Your objective: Each and every line below goes into your answer unchanged, but leave out the images.

*****

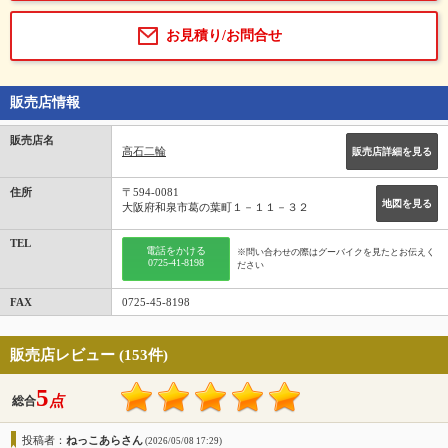
お見積り/お問合せ
販売店情報
販売店名
高石二輪
販売店詳細を見る
住所
〒594-0081
地図を見る
大阪府和泉市葛の葉町１－１１－３２
TEL
電話をかける
※問い合わせの際はグーバイクを見たとお伝えく
0725-41-8198
ださい
FAX
0725-45-8198
販売店レビュー (153件)
5
点
総合
投稿者：
ねっこあらさん
(2026/05/08 17:29)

*****

Final answer:
お見積り/お問合せ
販売店情報
販売店名
高石二輪
販売店詳細を見る
住所
〒594-0081
地図を見る
大阪府和泉市葛の葉町１－１１－３２
TEL
電話をかける
※問い合わせの際はグーバイクを見たとお伝えく
0725-41-8198
ださい
FAX
0725-45-8198
販売店レビュー (153件)
5
点
総合
投稿者：
ねっこあらさん
(2026/05/08 17:29)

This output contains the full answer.